**TASK REQUIREMENTS:** Would you please transcribe the records below exactly, leaving out the pictures?

**Saved data entries:**
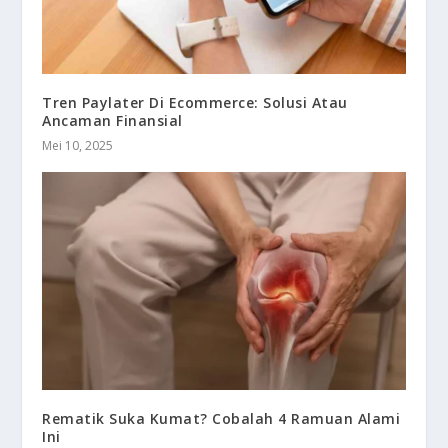
Tren Paylater Di Ecommerce: Solusi Atau
Ancaman Finansial
Mei 10, 2025
Rematik Suka Kumat? Cobalah 4 Ramuan Alami
Ini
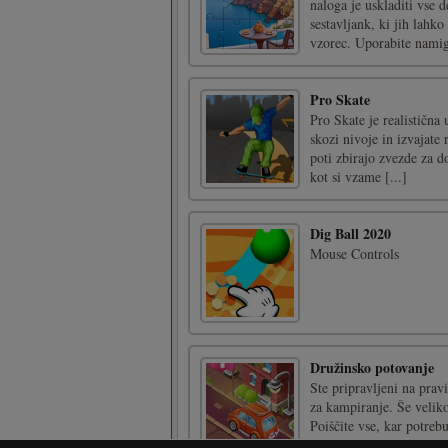
naloga je uskladiti vse d
sestavljank, ki jih lahko
vzorec. Uporabite namige
Pro Skate
Pro Skate je realistična
skozi nivoje in izvajate 
poti zbirajo zvezde za do
kot si vzame [...]
Dig Ball 2020
Mouse Controls
Družinsko potovanje
Ste pripravljeni na pravi
za kampiranje. Še veliko
Poiščite vse, kar potreb
imate vse, kar [...]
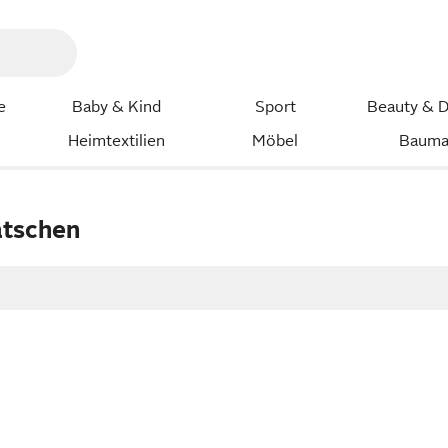
e
Baby & Kind
Sport
Beauty & D
Heimtextilien
Möbel
Bauma
atschen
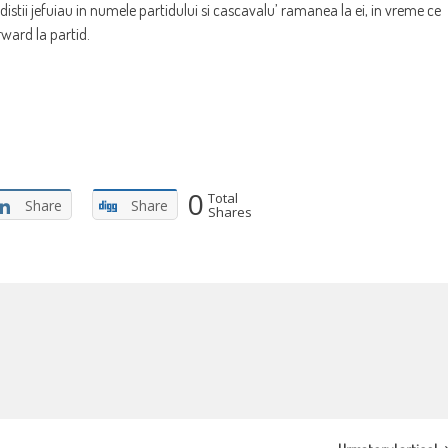
distii jefuiau in numele partidului si cascavalu’ ramanea la ei, in vreme ce
ward la partid.
0
Total
Share
Share
Shares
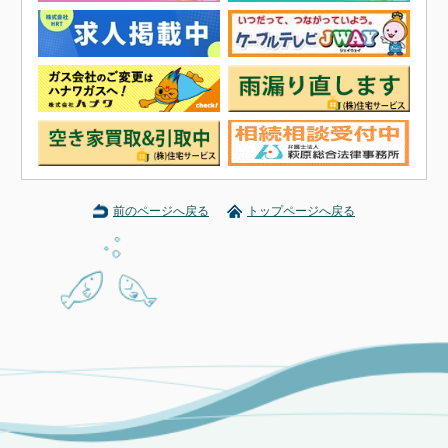
前のページへ戻る
トップページへ戻る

**YOUR RESPONSE:**
Tren Paylater Di Ecommerce: Solusi Atau
Ancaman Finansial
Mei 10, 2025
Rematik Suka Kumat? Cobalah 4 Ramuan Alami
Ini
naloga je uskladiti vse d
sestavljank, ki jih lahko
vzorec. Uporabite namige
Pro Skate
Pro Skate je realistična
skozi nivoje in izvajate 
poti zbirajo zvezde za do
kot si vzame [...]
Dig Ball 2020
Mouse Controls
Družinsko potovanje
Ste pripravljeni na pravi
za kampiranje. Še veliko
Poiščite vse, kar potreb
imate vse, kar [...]
e
Baby & Kind
Sport
Beauty & D
Heimtextilien
Möbel
Bauma
atschen
distii jefuiau in numele partidului si cascavalu’ ramanea la ei, in vreme ce
ward la partid.
0
Total
Share
Share
Shares
前のページへ戻る
トップページへ戻る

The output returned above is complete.